David Benioff, Dan Weiss, and everyone else in the production have done an excellent job of capturing something of the core essence of the series, of Westeros and Essos, of the Starks and Lannisters and Baratheons... but it’s just something of it, not the whole, because cuts had to be made, budgets had to be attended to, schedules had to be kept. When you read the novel, every detail is as the author intended it, limited only by his imagination and his ability to pour his imagination onto the page. If you love Westeros as a place, if you want to know more about its history and its marvels, the novel’s certainly the way to go.

The budget impacted in another area: large-scale set pieces. Remember how Tyrion gives the clansmen a rousing speech and then runs along with them into the fight... only to be knocked unconscious by one of his own? Funny, right? But in the book, that doesn’t happen — instead, Tyrion’s in the front lines of a gripping battle, and the ugliness of war is brought vividly to life. Or the Hand’s tourney, which involved three people in the show, as opposed to dozens in the novel, brought to life with all the colorful, chivalric pageantry that Martin could muster.

“That’s it?” you might ask, incredulous, thinking that, really, that’s not so much difference. But there’s more to it than that, because the setting is more than just the sprawling castles and giant edifices, the jousts and the banners. It’s the history as well, and the history is something that’s deeply important to this story. The producers again did pretty well... but Martin does more than “pretty well.” In particular, there’s one area of history where the show has opted to diverge from the novels, opted more as a matter of simplifying: the way that there’s a romanticized mystery about much of it, an aspect of the story that for many readers is absolutely integral to their appreciation of the series.

You went through a whole season, right? Think you’ve got a good grasp of what happened to make Ned and Robert and Jaime who they are? But you don’t know who Ser Arthur Dayne, the Sword of the Morning is, or what his fair sister Ashara Dayne meant to Eddard Stark, do you?

The White Bull? Prince Lewyn of Dorne? Meaningless. The details of the Battle of the Trident, the reason why the ruby ford has its name? The great tourney at Harrenhal, and the importance of the crown of winter roses? Or who was named the Queen of Love and Beauty there, and by whom, and why it mattered?

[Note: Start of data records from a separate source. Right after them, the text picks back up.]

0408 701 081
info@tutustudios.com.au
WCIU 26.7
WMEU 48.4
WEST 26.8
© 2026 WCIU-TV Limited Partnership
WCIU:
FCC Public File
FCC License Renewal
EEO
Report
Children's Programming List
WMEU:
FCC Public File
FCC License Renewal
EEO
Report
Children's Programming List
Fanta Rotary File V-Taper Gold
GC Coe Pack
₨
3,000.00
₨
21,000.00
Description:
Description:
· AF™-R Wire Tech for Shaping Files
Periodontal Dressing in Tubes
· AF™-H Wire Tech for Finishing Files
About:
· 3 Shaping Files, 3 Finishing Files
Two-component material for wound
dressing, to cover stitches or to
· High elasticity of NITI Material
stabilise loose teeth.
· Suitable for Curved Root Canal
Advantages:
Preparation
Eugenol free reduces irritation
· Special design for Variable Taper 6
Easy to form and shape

You know little and less, as Martin might write. The show covered a lot of the book, but some of the heart of it had to be cut out to make room for the present day story and characters. Understandable, and handled as well as anyone could have hoped. But still....

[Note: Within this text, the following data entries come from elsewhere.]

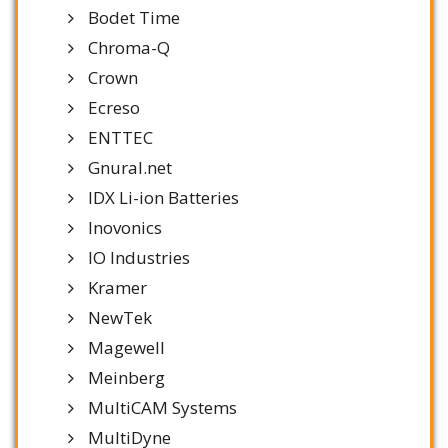
Bodet Time
Chroma-Q
Crown
Ecreso
ENTTEC
Gnural.net
IDX Li-ion Batteries
Inovonics
IO Industries
Kramer
NewTek
Magewell
Meinberg
MultiCAM Systems
MultiDyne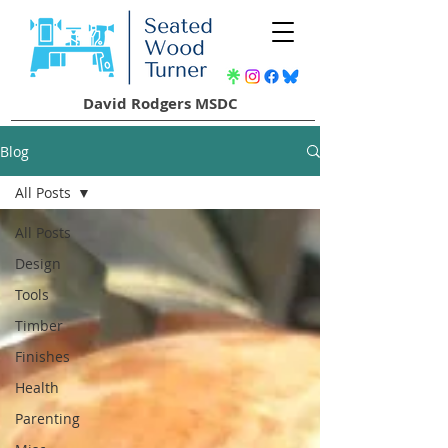
David Rodgers MSDC
Blog
All Posts
All Posts
Design
Tools
Timber
Finishes
Health
Parenting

Take all the things you loved about Game of Thrones. Add more layers and nuance, a richer pallete if you will, and a bigger, bolder vision that outstrips even an impressive budget such as only HBO can afford, and what you get is A Game of Thrones. So, what are you waiting for?

Having met on a game (yes, on the internet), Elio crossed an ocean to join Linda in her native Sweden. Establishing their “A Song of Ice and Fire” fan page, Westeros, in 1998, they now host the largest fan forum and oversee sub-sites covering all facets of George R.R. Martin’s works, including a wiki. can also be found on Twitter and Facebook, where they provide official syndication of George R.R. Martin’s blog updates. They are co-authors, with Martin, of the in-progress The World of Ice and Fire, an official guide to the setting.

This article is part of Barnes & Noble Bookseller’s Picks: ‹ previous | index | next ›
1. Heleri
Agreeing with the point of the article --- read the book! --- but raedership might not be the best demographic for that kind of a story. I see its need to be published somewhere more mainstream. For the ones who actually have not read it nor aren't reading it nor already crave the books. This message needs the attention of the TV generation. Spread it! Imagine the amount of converts...
2. benjicat
You know little and less, as Martin might write.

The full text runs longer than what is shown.